A footnote in an opinion issued earlier this week appears to resolve an implicit intra-circuit split over the government’s ability to appeal a pre-trial order dismissing a particular count or counts in an indictment when the dismissal is based on a stipulation that the government will be unable to prove (or will not seek to prove) certain facts.
This past March, a panel consisting of Judge King, Judge Davis and Judge Keenan heard oral argument in United States v. Said (10-4970). In that case, the government appealed from the dismissal of its piracy count against Somalis apprehended by the United States Navy after their attack on the U.S.S. Ashland. The defendants argued in a motion to dismiss under Federal Rule of Criminal Procedure 12(b)(2) that their conduct did not amount to piracy under federal law because they never took possession of the U.S.S. Ashland. The government stipulated that the defendants never took possession of the vessel, but argued that taking possession was not an element of the crime of piracy. The district court dismissed the piracy count, and the government appealed. At oral argument, the panel questioned whether it had authority to reach the possession-as-element-of-piracy issue. Shortly after argument, the panel issued an order for supplemental briefing on the procedural propriety of the pre-trial dismissal leading to the appeal. Both the federal government’s supplemental brief and the defendants’ supplemental brief argued that the dismissal and appeal were procedurally proper. The panel apparently thought otherwise and issued an order placing the appeal in abeyance pending its decision in United States v. Dire, another piracy case presenting the same legal issue. (The Dire appeal, arising out of the pirate attack on the U.S.S. Nicholas, was argued on September 20, as I have previously discussed.)
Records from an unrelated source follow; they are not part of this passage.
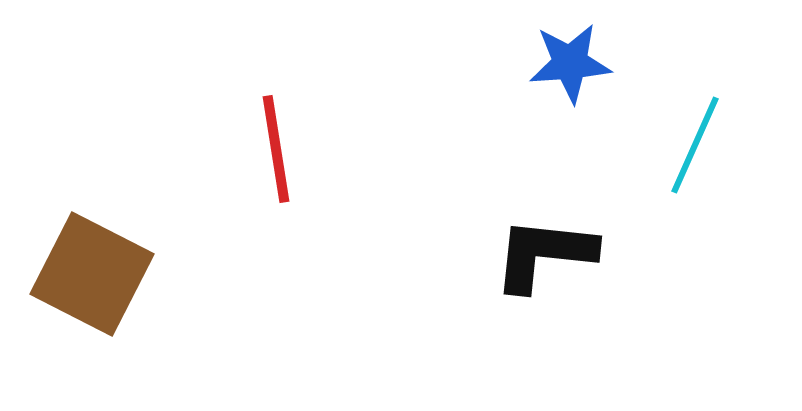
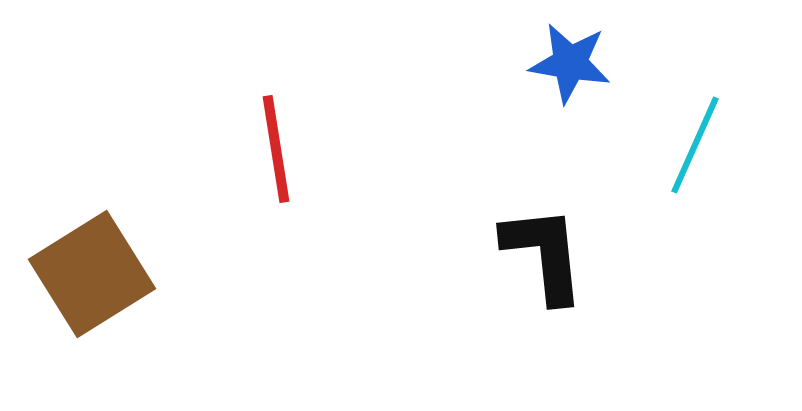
blue star: rotated 14 degrees clockwise
black L-shape: rotated 78 degrees clockwise
brown square: rotated 31 degrees clockwise
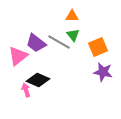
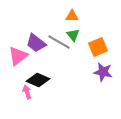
pink arrow: moved 1 px right, 2 px down
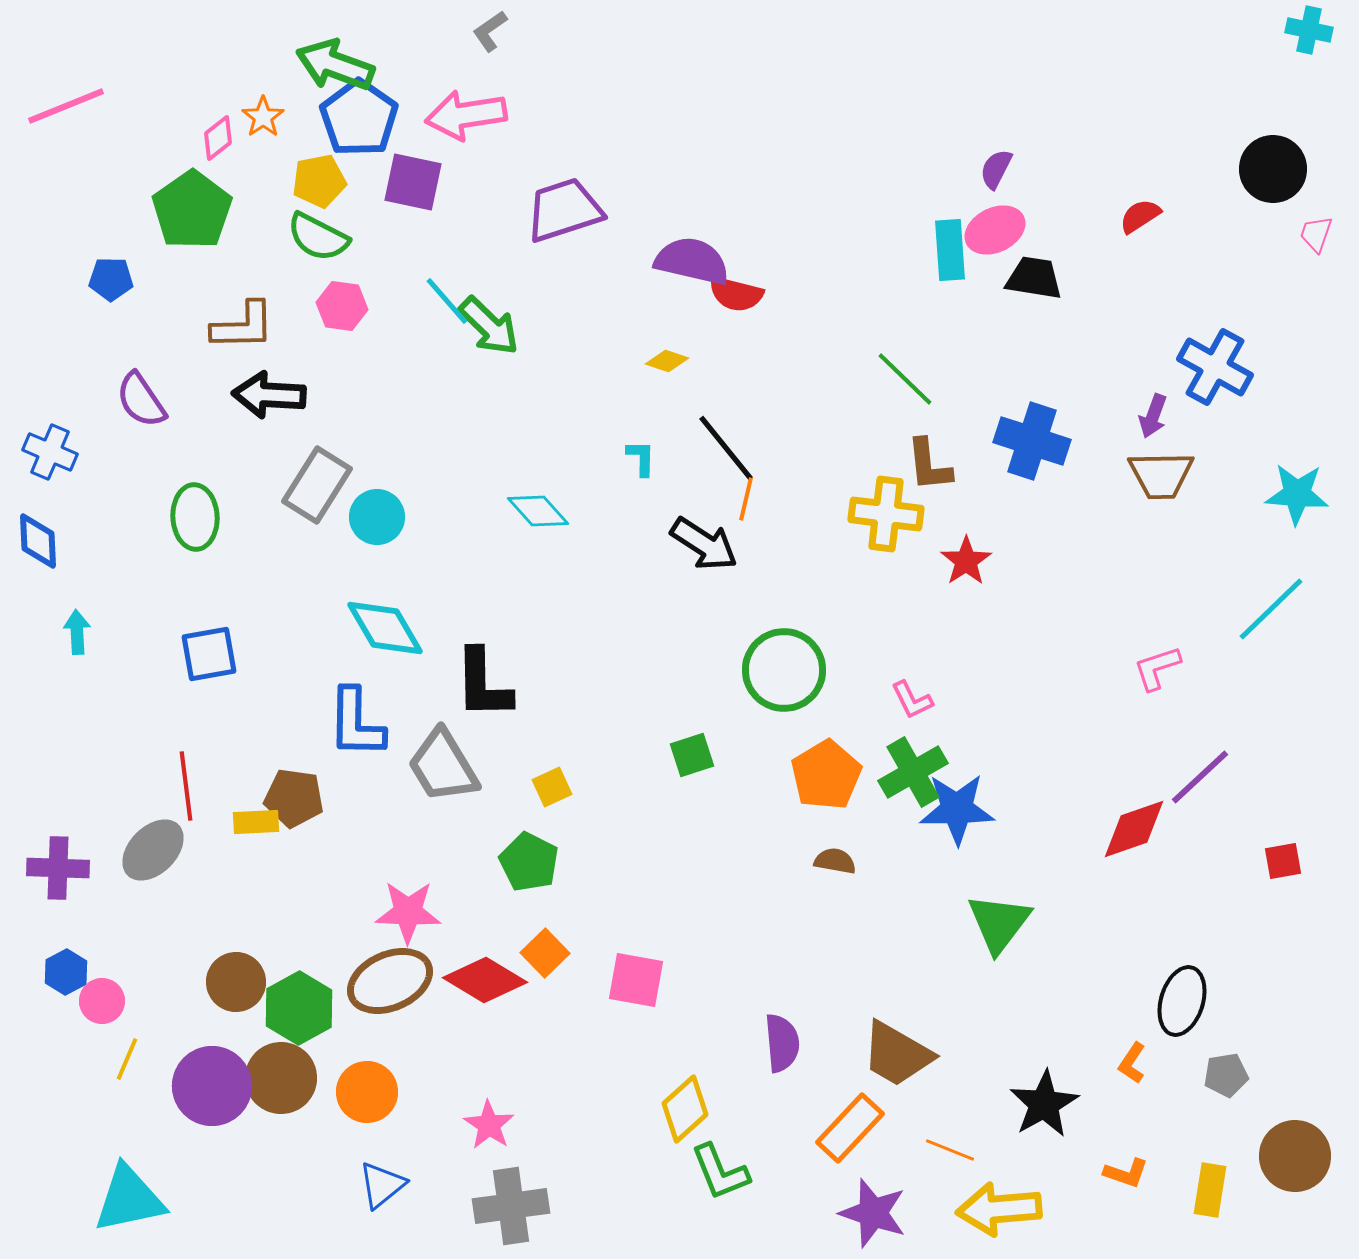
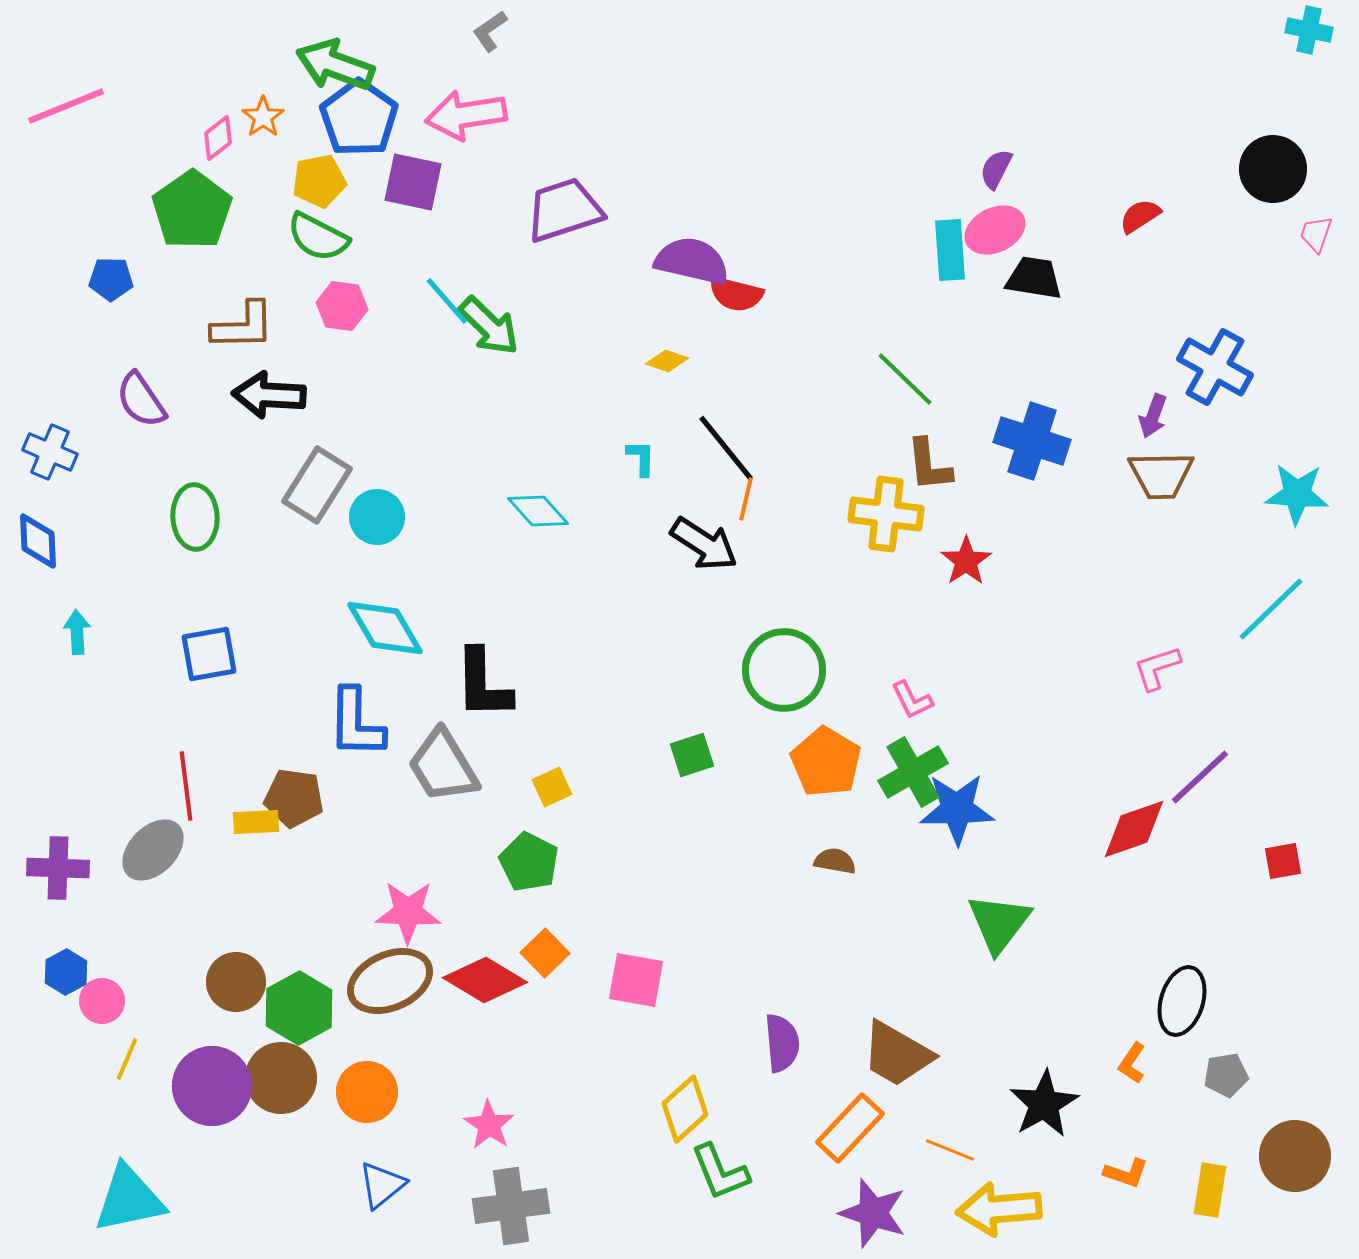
orange pentagon at (826, 775): moved 13 px up; rotated 10 degrees counterclockwise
The Fourth Circuit’s decision earlier this week in United States v. Weaver came to the court of appeals in a similar procedural posture. As discussed earlier in this post, the case involved charges of illegal gun possession against alleged members of the Pagans Motorcycle Club. The defense moved to dismiss certain charges pursuant to Federal Rule of Criminal Procedure 12(b)(2). In particular, the defendants argued that an essential element of a particular possession offense with which they had been charged under 18 U.S.C. § 922(h) was that they had received tangible compensation in return for carrying a firearm for the protection of a convicted felon who was an officer of the PMC. The government stipulated that it could not (and would not seek to) prove that the defendants had received the tangible compensation that the defense argued was an element of the crime. Based on this stipulation and on an interpretation of the statute defining the charged offense, the district court dismissed the § 922(h) charges. On appeal, the Fourth Circuit reversed. With respect to jurisdiction and the propriety of addressing on appeal the legal sufficiency of the § 922(h) charges in light of the government’s stipulation about what it did not intend to prove, the panel opinion states as follows:
We have jurisdiction under 18 U.S.C. § 3731, which states: “In a criminal case an appeal by the United States shall lie to a court of appeals from a decision, judgment, or order of a district court dismissing an indictment. . . as to any one or more counts, or any part thereof . . . .” Although there is no provision for summary judgment in the Federal Rules of Criminal Procedure, the district court’s pretrial dismissal of the § 922(h) charges was procedurally appropriate under Rule 12(b)(2). That rule provides that”[a] party may raise by pretrial motion any defense, objection, or request that the court can determine without a trial of the general issue.” Fed. R.Crim. P. 12(b)(2). As circuit courts have almost uniformly concluded, a district court may consider a pretrial motion to dismiss an indictment where the government does not dispute the ability of the court to reach the motion and proffers, stipulates, or otherwise does not dispute the pertinent facts. Here, the government did not challenge the trial court’s authority to decide the motion, and it conceded its inability to obtain convictions under the court’s interpretation of § 922(h). Thus, the district court considered a purely legal question: whether § 922(h) applies only to persons employed for tangible compensation. There is no good reason to force the court to incur the expense and delay of a trial that would inevitably lead to the same outcome as its pretrial ruling.
In light of this analysis in a published opinion of the court, the federal government should not in the future run into the problem that resulted in abeyance of its appeal in the U.S.S. Ashland piracy case.